Omicron Hit May Be Short-Lived, But Supply Chain Disruptions Could Persist, Warns Bank of Canada Governor

The article discusses the impact of the Omicron variant on the Canadian economy, as predicted by Bank of Canada Governor Tiff Macklem. While acknowledging that Omicron may lead to disruptions in supply chains and economic growth, Macklem believes that these effects will be temporary and short-lived.

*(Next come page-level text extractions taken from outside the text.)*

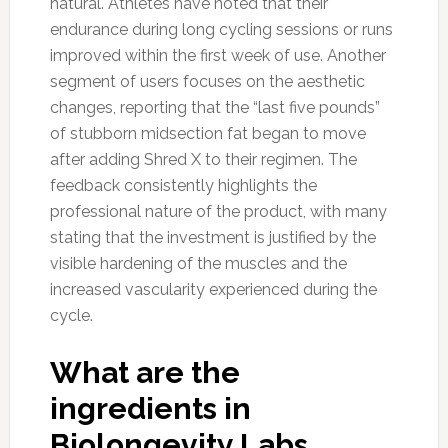
natural. Athletes have noted that their
endurance during long cycling sessions or runs
improved within the first week of use. Another
segment of users focuses on the aesthetic
changes, reporting that the “last five pounds”
of stubborn midsection fat began to move
after adding Shred X to their regimen. The
feedback consistently highlights the
professional nature of the product, with many
stating that the investment is justified by the
visible hardening of the muscles and the
increased vascularity experienced during the
cycle.
What are the
ingredients in
Biolongevity Labs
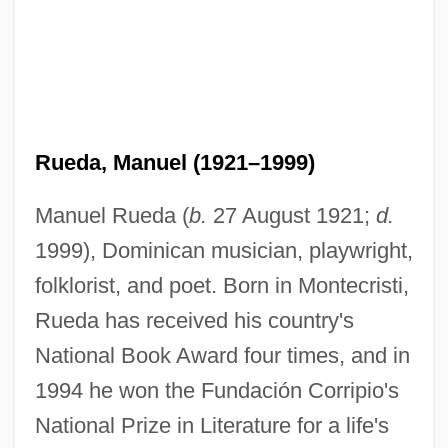
Rueda, Manuel (1921–1999)
Manuel Rueda (
b.
27 August 1921;
d.
1999), Dominican musician, playwright,
folklorist, and poet. Born in Montecristi,
Rueda has received his country's
National Book Award four times, and in
1994 he won the Fundación Corripio's
National Prize in Literature for a life's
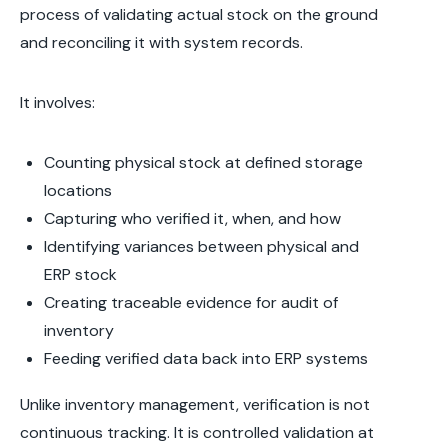
process of validating actual stock on the ground
and reconciling it with system records.
It involves:
Counting physical stock at defined storage
locations
Capturing who verified it, when, and how
Identifying variances between physical and
ERP stock
Creating traceable evidence for audit of
inventory
Feeding verified data back into ERP systems
Unlike inventory management, verification is not
continuous tracking. It is controlled validation at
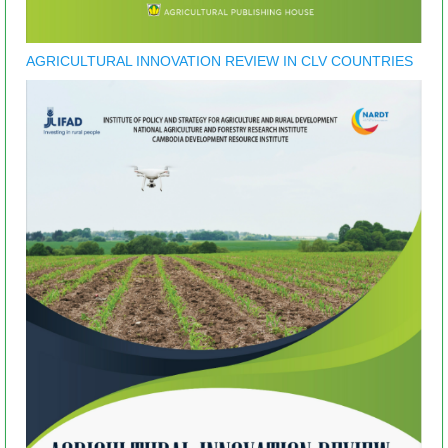
AGRICULTURAL INNOVATION REVIEW IN CLV COUNTRIES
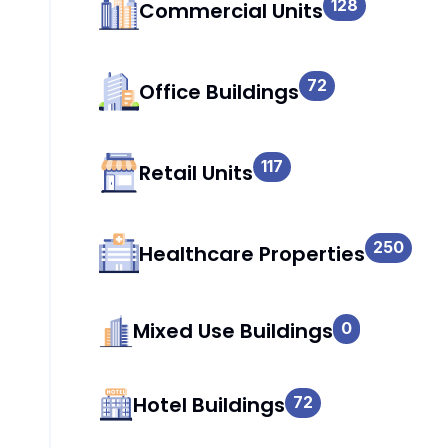
128
Commercial Units
72
Office Buildings
117
Retail Units
250
Healthcare Properties
Mixed Use Buildings
0
Hotel Buildings
72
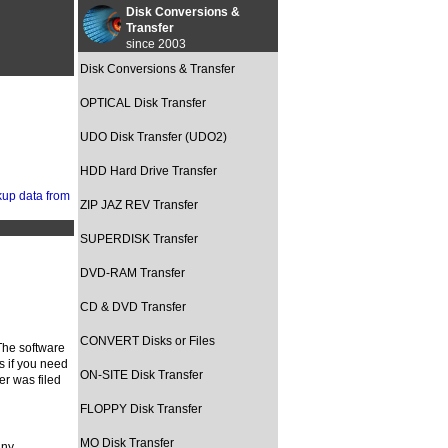
Disk Conversions &
Transfer
since 2003
Disk Conversions & Transfer
OPTICAL Disk Transfer
UDO Disk Transfer (UDO2)
HDD Hard Drive Transfer
ZIP JAZ REV Transfer
SUPERDISK Transfer
DVD-RAM Transfer
CD & DVD Transfer
CONVERT Disks or Files
The software
s if you need
ON-SITE Disk Transfer
er was filed
FLOPPY Disk Transfer
MO Disk Transfer
ny.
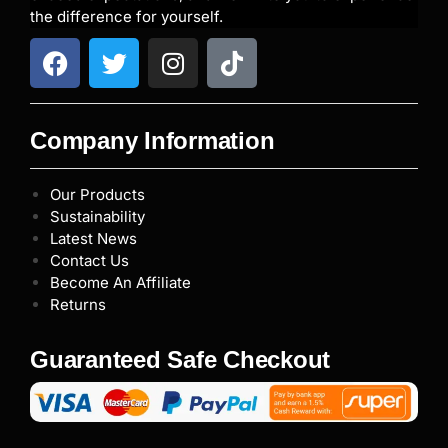
the difference for yourself.
Company Information
Our Products
Sustainability
Latest News
Contact Us
Become An Affiliate
Returns
Guaranteed Safe Checkout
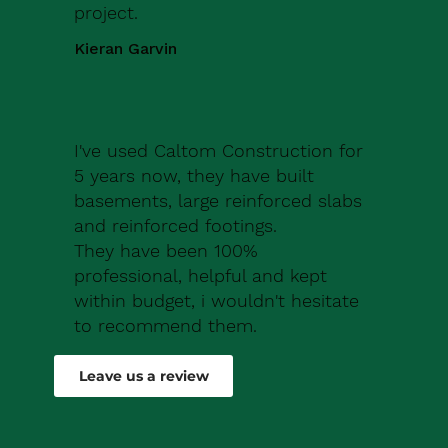
project.
Kieran Garvin
I've used Caltom Construction for
5 years now, they have built
basements, large reinforced slabs
and reinforced footings.
They have been 100%
professional, helpful and kept
within budget, i wouldn't hesitate
to recommend them.
Robert Drew
Leave us a review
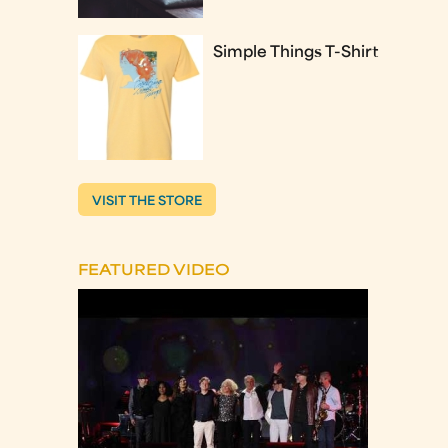
Simple Things T-Shirt
VISIT THE STORE
FEATURED VIDEO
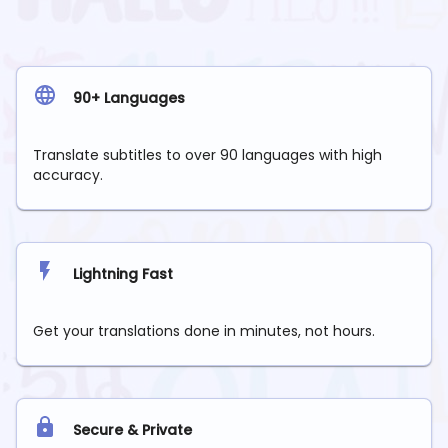
90+ Languages
Translate subtitles to over 90 languages with high
accuracy.
Lightning Fast
Get your translations done in minutes, not hours.
Secure & Private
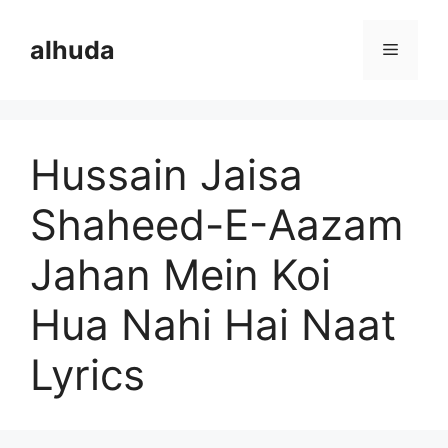
Skip
to
alhuda
Menu
content
Hussain Jaisa
Shaheed-E-Aazam
Jahan Mein Koi
Hua Nahi Hai Naat
Lyrics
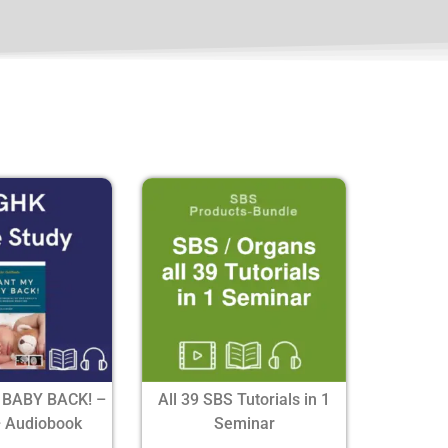
 BABY BACK! –
All 39 SBS Tutorials in 1
+ Audiobook
Seminar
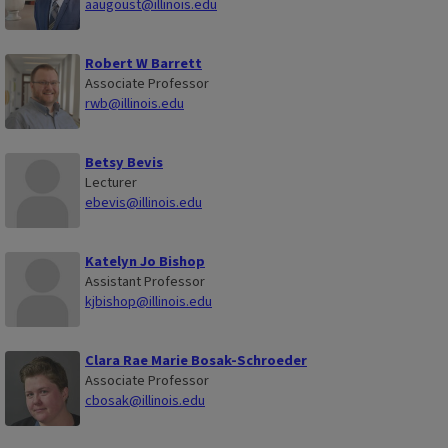
aaugoust@illinois.edu
Robert W Barrett
Associate Professor
rwb@illinois.edu
Betsy Bevis
Lecturer
ebevis@illinois.edu
Katelyn Jo Bishop
Assistant Professor
kjbishop@illinois.edu
Clara Rae Marie Bosak-Schroeder
Associate Professor
cbosak@illinois.edu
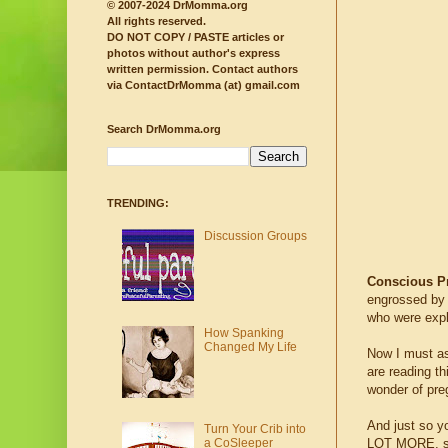
© 2007-2024 DrMomma.org
All rights reserved.
DO NOT COPY / PASTE articles or
photos without author's express
written permission.
Contact authors
via ContactDrMomma (at) gmail.com
Search DrMomma.org
TRENDING:
Discussion Groups
Conscious P
engrossed by a
who were expl
How Spanking
Changed My Life
Now I must ask
are reading th
wonder of pre
And just so yo
Turn Your Crib into
LOT MORE, so
a CoSleeper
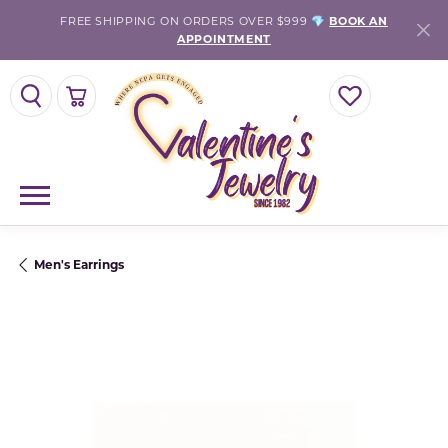
FREE SHIPPING ON ORDERS OVER $999 💎
BOOK AN
APPOINTMENT
TOGGLE SEARCH MENU
TOGGLE SHOPPING CART MENU
TOGGLE MY WISH
Men's Earrings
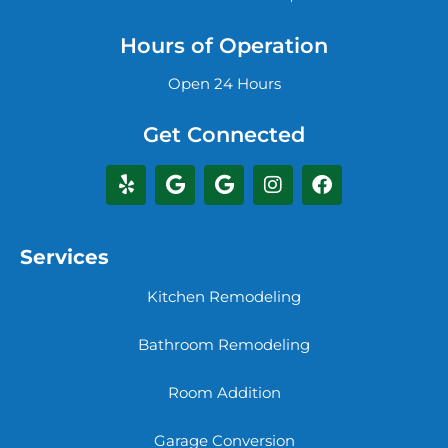
Hours of Operation
Open 24 Hours
Get Connected
Services
Kitchen Remodeling
Bathroom Remodeling
Room Addition
Garage Conversion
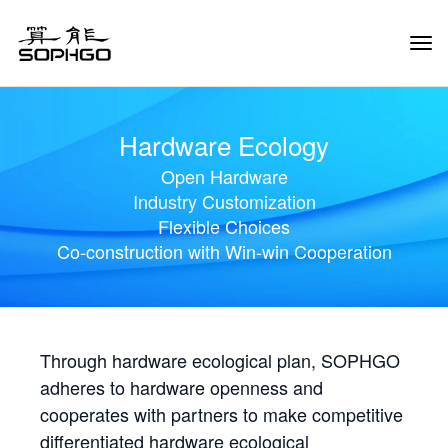
Tog
Navi
Hardware Ecology
Open Hardware
Industry Customization
Flexible Choices
Co-construction with Win-win Cooperation
Through hardware ecological plan, SOPHGO
adheres to hardware openness and
cooperates with partners to make competitive
differentiated hardware ecological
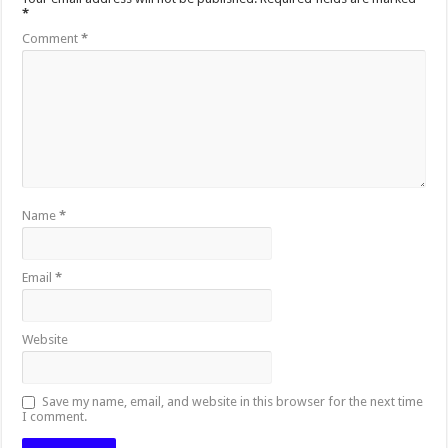
*
Comment
*
Name
*
Email
*
Website
Save my name, email, and website in this browser for the next time
I comment.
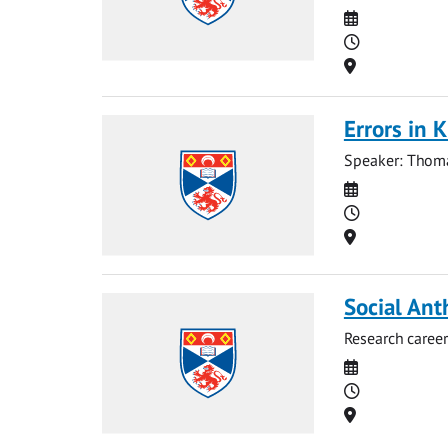
Date
Time
Location
Errors in 
Speaker: Thoma
Date
Time
Location
Social Ant
Research career
Date
Time
Location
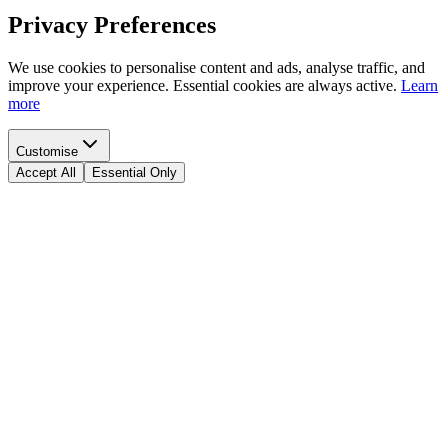
Privacy Preferences
We use cookies to personalise content and ads, analyse traffic, and
improve your experience. Essential cookies are always active.
Learn
more
Customise
Accept All
Essential Only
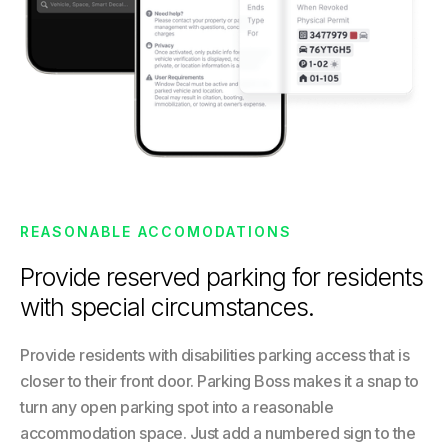
REASONABLE ACCOMODATIONS
Provide reserved parking for residents
with special circumstances.
Provide residents with disabilities parking access that is
closer to their front door. Parking Boss makes it a snap to
turn any open parking spot into a reasonable
accommodation space. Just add a numbered sign to the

Here are some key points from the article:

  1. Economic momentum: Despite the potential disruption caused by Omicron, the Canadian economy has built enough momentum to handle the current situation. The labour market is strong, with employment returning to pre-pandemic levels this fall.
  2. Inflation pressures: However, Macklem notes that the increased demand for goods during previous lockdowns and restrictions may lead to continued inflationary pressures. Gasoline prices are a significant driver of Canadian inflation, but oil prices have dropped in anticipation of less demand.
  3. Supply chain disruptions: Tighter health restrictions could result in additional supply disruptions, exacerbating shortages. However, these effects will likely be temporary, as the economy adjusts to new circumstances.
  4. Growth forecast: Royal Bank of Canada’s deputy chief economist, Dawn Desjardins, forecasts growth of about 4.25 per cent next year, which she describes as "very strong."
  5. Consumer spending: With record savings built up and wages rising, consumers are primed to spend in the new year, allowing them to weather interest-rate hikes.

Overall, while Omicron may pose some challenges for the Canadian economy, Macklem believes that these effects will be short-lived, and the economy is well-positioned to handle the current situation.